_EXERCISE REQUIREMENTS_. Give back an exact repetition of the material below, from its first line through the line that contains "обладают действием на", both included, minus the pictures.

_DATASET ENTRIES_.
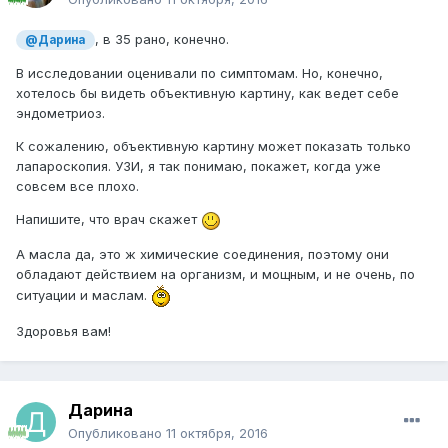
, в 35 рано, конечно.
@Дарина
В исследовании оценивали по симптомам. Но, конечно,
хотелось бы видеть объективную картину, как ведет себе
эндометриоз.
К сожалению, объективную картину может показать только
лапароскопия. УЗИ, я так понимаю, покажет, когда уже
совсем все плохо.
Напишите, что врач скажет
А масла да, это ж химические соединения, поэтому они
обладают действием на организм, и мощным, и не очень, по
ситуации и маслам.
Здоровья вам!
Дарина
Опубликовано
11 октября, 2016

_WRITTEN RESPONSE_.
, в 35 рано, конечно.
@Дарина
В исследовании оценивали по симптомам. Но, конечно,
хотелось бы видеть объективную картину, как ведет себе
эндометриоз.
К сожалению, объективную картину может показать только
лапароскопия. УЗИ, я так понимаю, покажет, когда уже
совсем все плохо.
Напишите, что врач скажет
А масла да, это ж химические соединения, поэтому они
обладают действием на организм, и мощным, и не очень, по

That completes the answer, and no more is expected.